Candlemass, ‘Bewitched’ Performed by one of the pioneers of doom metal, a subgenre of metal seemingly invented with Halloween in mind, this is a brooding, atmospheric track. The accompanying video is also a hilarious display of over-the-top metal posturing (featuring a cardboard coffin) that is well worth watching.

Iron Maiden, ‘The Number of the Beast’ Iron Maiden are a band whose essence is so Halloween that they have their own range of Halloween masks. This heavy metal classic disconcerted religious groups in the US to the extent that they burnt copies of Maiden’s album to protest its supposed Satanism. You can’t get much more Halloween than that.

Marilyn Manson, ‘This is Halloween’ Manson is one of my go-to Halloween artists. This infectious track is a cover of a song featured in the classic film The Nightmare Before Christmas (originally performed by the inhabitants of the Halloween Town) that outspooks the original.

Alice Cooper, ‘Feed My Frankenstein’ Shock rocker Cooper was a massive influence on two other artists on this playlist, Marilyn Manson and Rob Zombie. In this track, Frankenstein isn’t a real monster, but a metaphor for Cooper’s libido. He sounds pretty scary, anyway.

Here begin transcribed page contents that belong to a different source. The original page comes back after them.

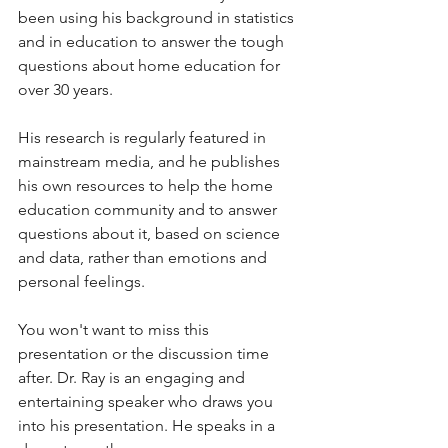
been using his background in statistics 
and in education to answer the tough 
questions about home education for 
over 30 years. 
His research is regularly featured in 
mainstream media, and he publishes 
his own resources to help the home 
education community and to answer 
questions about it, based on science 
and data, rather than emotions and 
personal feelings. 
You won't want to miss this 
presentation or the discussion time 
after. Dr. Ray is an engaging and 
entertaining speaker who draws you 
into his presentation. He speaks in a 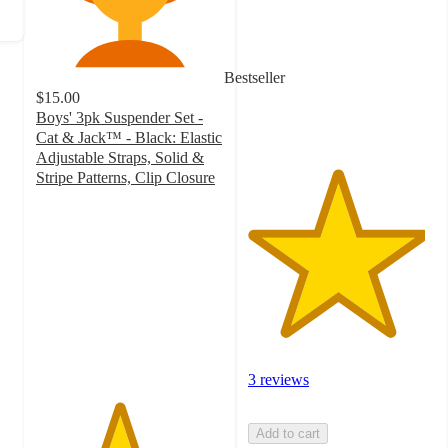
of
5
stars
with
Bestseller
3
$15.00
ratings
Boys' 3pk Suspender Set -
Cat & Jack™ - Black: Elastic
Adjustable Straps, Solid &
Stripe Patterns, Clip Closure
4.4
out
of
5
stars
with
88
ratings
3 reviews
Add to cart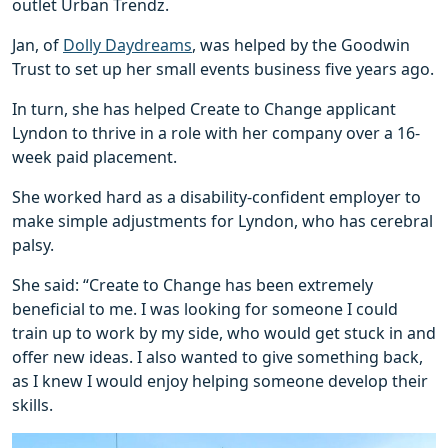
outlet Urban Trendz.
Jan, of
Dolly Daydreams
, was helped by the Goodwin
Trust to set up her small events business five years ago.
In turn, she has helped Create to Change applicant
Lyndon to thrive in a role with her company over a 16-
week paid placement.
She worked hard as a disability-confident employer to
make simple adjustments for Lyndon, who has cerebral
palsy.
She said: “Create to Change has been extremely
beneficial to me. I was looking for someone I could
train up to work by my side, who would get stuck in and
offer new ideas. I also wanted to give something back,
as I knew I would enjoy helping someone develop their
skills.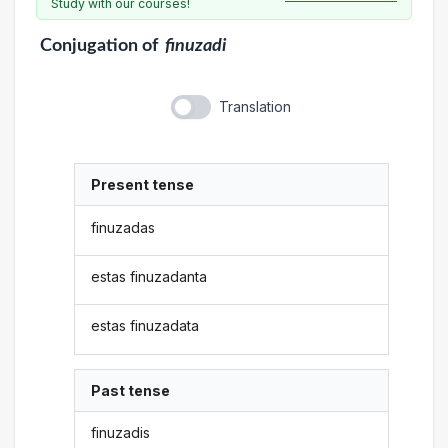
Study with our courses!
Conjugation
of
finuzadi
Translation
Present tense
finuzadas
estas finuzadanta
estas finuzadata
Past tense
finuzadis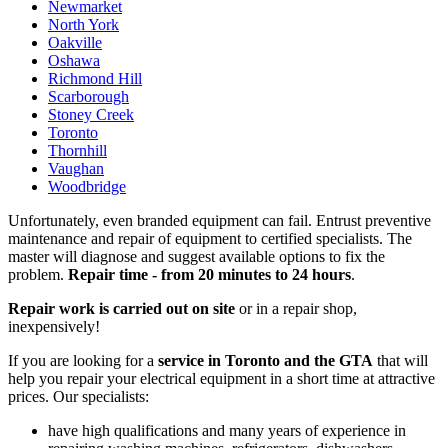
Newmarket
North York
Oakville
Oshawa
Richmond Hill
Scarborough
Stoney Creek
Toronto
Thornhill
Vaughan
Woodbridge
Unfortunately, even branded equipment can fail. Entrust preventive
maintenance and repair of equipment to certified specialists. The
master will diagnose and suggest available options to fix the
problem.
Repair time - from 20 minutes to 24 hours
.
Repair work is carried out on site
or in a repair shop,
inexpensively!
If you are looking for a
service in Toronto and the GTA
that will
help you repair your electrical equipment in a short time at attractive
prices. Our specialists:
have high qualifications and many years of experience in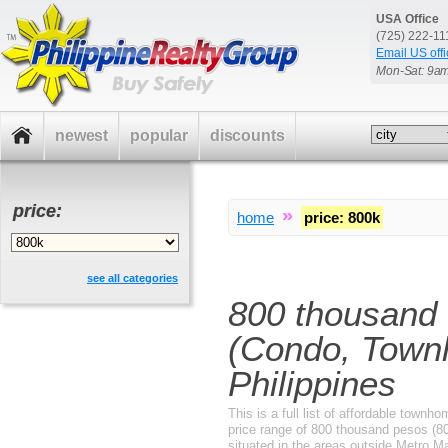
USA Office
(725) 222-1
Email US offi
Mon-Sat: 9a
newest
popular
discounts
price:
»
home
price
:
800k
see all categories
800 thousand
(Condo, Townh
Philippines
This is a full list of affordable tow
price range of 800 thousand pesos (80
situated in the areas outside Metro M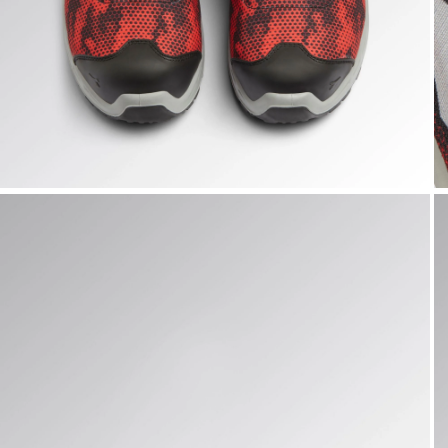
SHARK STABLE IMP LOW S1PS, BLACK/RED, hi-res
S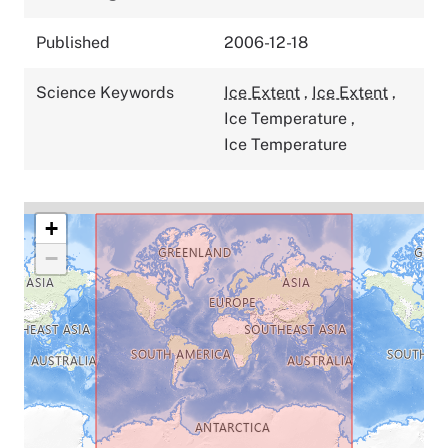
Published
2006-12-18
Science Keywords
Ice Extent
,
Ice Extent
,
Ice Temperature
,
Ice Temperature
+
−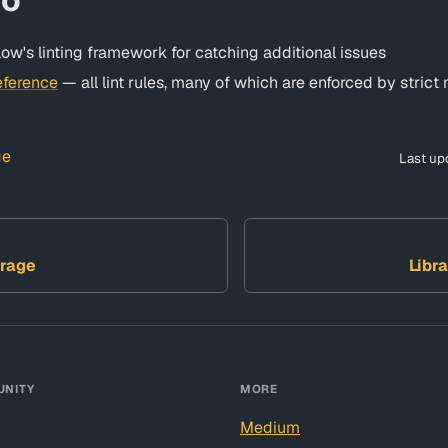
ow's linting framework for catching additional issues
eference
— all lint rules, many of which are enforced by stric
ge
Last up
rage
Libra
NITY
MORE
Medium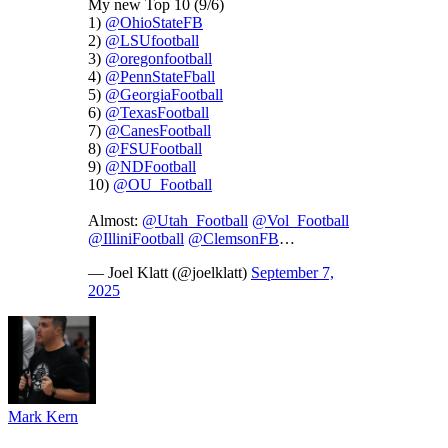
My new Top 10 (9/6)
1)
@OhioStateFB
2)
@LSUfootball
3)
@oregonfootball
4)
@PennStateFball
5)
@GeorgiaFootball
6)
@TexasFootball
7)
@CanesFootball
8)
@FSUFootball
9)
@NDFootball
10)
@OU_Football
Almost:
@Utah_Football
@Vol_Football
@IlliniFootball
@ClemsonFB
…
— Joel Klatt (@joelklatt)
September 7,
2025
Mark Kern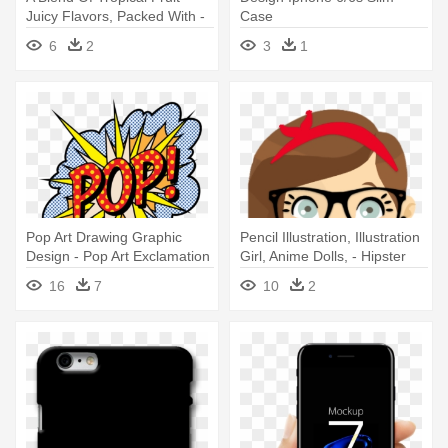
Juicy Flavors, Packed With -
Case
Graphic Design Creative Idea
6
2
3
1
Pop Art Drawing Graphic
Pencil Illustration, Illustration
Design - Pop Art Exclamation
Girl, Anime Dolls, - Hipster
Iphone 6 Slim Case
Cool D0161 Iphone 6|6s Plus
16
7
10
2
Case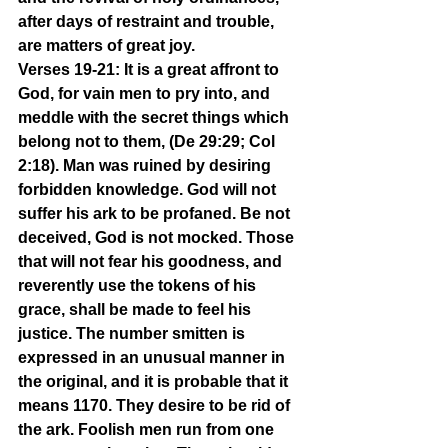
after days of restraint and trouble, 
are matters of great joy.
Verses 19-21: It is a great affront to 
God, for vain men to pry into, and 
meddle with the secret things which 
belong not to them, (De 29:29; Col 
2:18). Man was ruined by desiring 
forbidden knowledge. God will not 
suffer his ark to be profaned. Be not 
deceived, God is not mocked. Those 
that will not fear his goodness, and 
reverently use the tokens of his 
grace, shall be made to feel his 
justice. The number smitten is 
expressed in an unusual manner in 
the original, and it is probable that it 
means 1170. They desire to be rid of 
the ark. Foolish men run from one 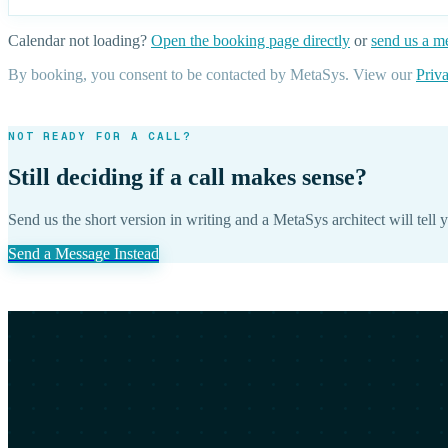
Calendar not loading?
Open the booking page directly
or
send us a m
By booking, you consent to be contacted by MetaSys. View our
Priv
NOT READY FOR A CALL?
Still deciding if a call makes sense?
Send us the short version in writing and a MetaSys architect will tell y
Send a Message Instead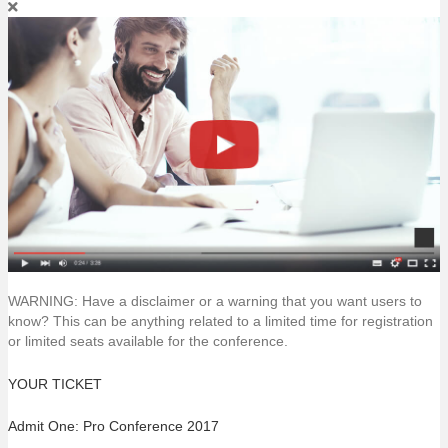
WARNING: Have a disclaimer or a warning that you want users to
know? This can be anything related to a limited time for registration
or limited seats available for the conference.
YOUR TICKET
Admit One: Pro Conference 2017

Switchblade Symphony, ‘Witches’ 90s darkwave duo Switchblade Symphony have largely been forgotten, a great shame they were masters of creating ominous atmospheres. You can practically hear the cauldrons stirring in the background.

Bauhaus, ‘She’s in Parties’ Are you a recovering Goth who takes Halloween a bit too seriously? This one’s for you. The ultimate soundtrack to an evening of melancholy.

Diamanda Galás, ‘O Death’ If you’re looking for something genuinely unsettling, check out pretty much any song by Diamanda Galás, an avant-garde performer whose operatic wailing makes black metal sound like easy listening.